Annette has been presenting some really good lessons in the morning chapel time.  We are thankful for her hard work in preparing – very different than for a hearing class.  OOPS  there is that rhythm photo again! Pray for Betsy’s attention deficit – she has a cold/cough this week and the medication is not helping her to focus!

Lastly, the older students are spending time with Danny Vidal, former student who graduated in May 1986 from ESD.  Danny has been on a recent mission trip to a Deaf church in Portugal and the students are learning some Portuguese signs and about life after high school… maybe one or both of them will catch the vision of serving God as missionaries or at least serving God in their local churches.

Pray for all of these and all else that God puts on your heart for our school.  Without your prayers and support, we would be struggling.  WITH your prayers and support, we are praising God and strengthened for more again tomorrow.

 

the work continues

March 24th, 2018

While many people don’t understand it, or believe it, Puerto Rico DOES have a “winter” season. We don’t have snow but our temperatures do go down… on the average to the high 70Fs (21C) in Luquillo and to the low 40Fs (4.4 C) in the mountain areas. Some lovely quilters from New York state sent us three boxes of quilted blankets and throws and wall hangings. In the photo about, you will see how one student immediately adopted a blanket as her own.  One former student took a quilted blanket home for his mother who hugged it and cried. Thank you quilters for your gifts of love!

The work to return the school campus to it’s pre-hurricanes (P2H) state of functioning is continuing. As God brings us workers (from left above) from various places like Calvary Chapel,  independent families, and the local Internet installer, we are slowly beginning to get the grounds and infrastructure back to P2H normal.

A special group of workers has worked this past month to rebuild our sport/storage room as well as our awning at the dining room entrance. Additionally, some of the men in the group from Ontario Canada had some electrical savvy – they were able to work through the wires and restore power to parts of the dorm that were not powered up and were able to configure a solar backup for the school kitchen (not for every day purposes but in case of a power outage, we can now use the solar power system to run the fridges and freezer).  Their inventiveness will save us many headaches from generator issues in coming years… assuming their power cord remains aloft.

Oh and the phone line to the school office is now working again! AND the CableTV company has restored the service to the TV in the school library – a donation of their service for educational purposes.

Mail is arriving as it had been P2H and our little corner of the world is fairly back to normal.

Please do not misunderstand me, the rest of the island (and our little part) still carries the scars and still has delays.  Since the FEMA satellite link ended, it has taken a few weeks to get back online so our e-giving donors have not heard from us this month (yet).  We will be working on that this coming week.

Trees remain broken and the ones that will grow new leaves are working on it. The DTOP guys are out there trying to get the traffic lights working to restore order – yesterday I was in Carolina and after a few blocks of non-functional traffic lights on the business roads, I was glad to get back to the autopista and take the bypass from all of the tangle.

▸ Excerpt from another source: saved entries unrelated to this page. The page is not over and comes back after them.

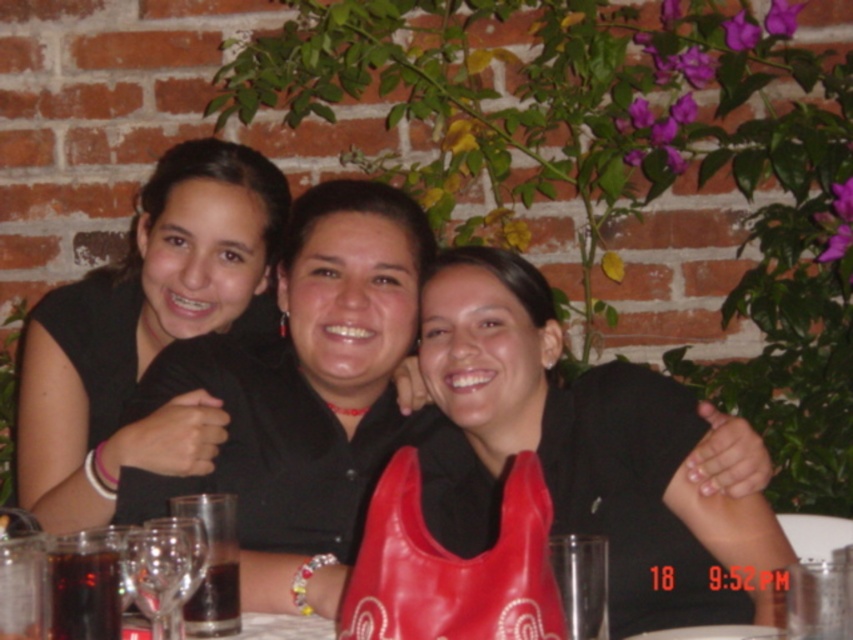 Can you confirm if matte black shirt at center is bigger than black matte shirt at center?

Actually, matte black shirt at center might be smaller than black matte shirt at center.

Is matte black shirt at center thinner than black matte shirt at center?

Incorrect, matte black shirt at center's width is not less than black matte shirt at center's.

Between point (552, 300) and point (155, 236), which one is positioned in front?

Positioned in front is point (552, 300).

At what (x,y) coordinates should I click in order to perform the action: click on matte black shirt at center. Please return your answer as a coordinate pair (x, y). The height and width of the screenshot is (640, 853). Looking at the image, I should click on (570, 445).

Between matte black shirt at center and transparent glass wine glass at center, which one appears on the right side from the viewer's perspective?

Positioned to the right is matte black shirt at center.

Can you confirm if matte black shirt at center is thinner than transparent glass wine glass at center?

No.

Is point (547, 288) closer to camera compared to point (192, 529)?

No, it is not.

Image resolution: width=853 pixels, height=640 pixels. Identify the location of matte black shirt at center. (570, 445).

Is black matte shirt at center closer to camera compared to transparent glass wine glass at center?

No, it is behind transparent glass wine glass at center.

Which is more to the right, black matte shirt at center or transparent glass wine glass at center?

Positioned to the right is transparent glass wine glass at center.

Image resolution: width=853 pixels, height=640 pixels. Find the location of `black matte shirt at center`. black matte shirt at center is located at coordinates (142, 332). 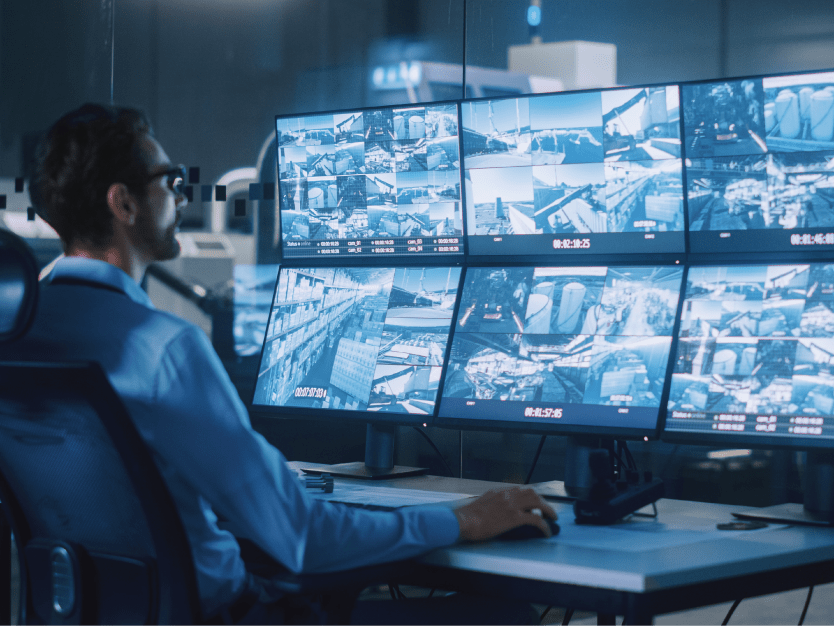 Image resolution: width=834 pixels, height=626 pixels. I want to click on monitor, so pos(378,195), pos(368,346), pos(569,172), pos(564,349), pos(780,173), pos(771,329). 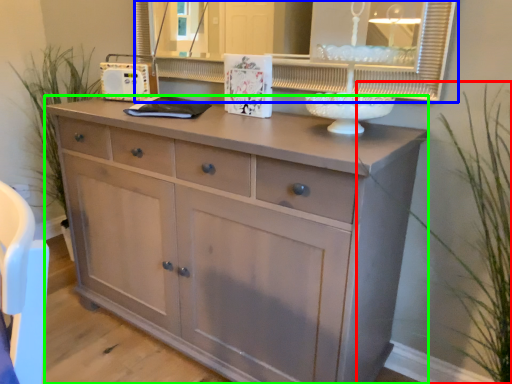 Question: Estimate the real-world distances between objects in this image. Which object is closer to plant (highlighted by a red box), medicine cabinet (highlighted by a blue box) or chest of drawers (highlighted by a green box)?

Choices:
 (A) medicine cabinet
 (B) chest of drawers

Answer: (A) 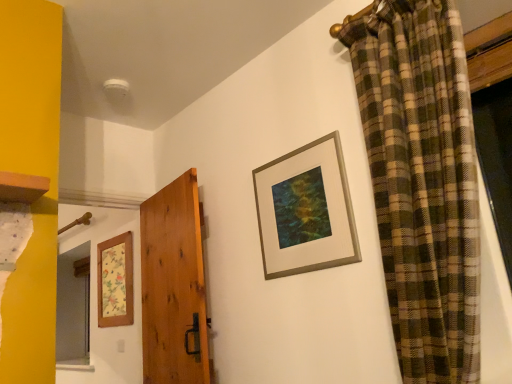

Some stores have not re-opened and some have announced that they are not planning to reopen. OurSam’s Club is one of them.  The two nearest Sam’s are both about an hour’s drive away so we will have to rethink the cost effectiveness of that choice. But, meanwhile, we have plenty of fresh produce again.  Plenty of meat in the grocery stores.  Plenty of options to enjoy choosing from.  And the students have been enjoying choosing the Monday Make Your Meal Menu option that has been given to them this year.

Thank you for your prayers and for your assistance and your parcels and your partnership in our ministry.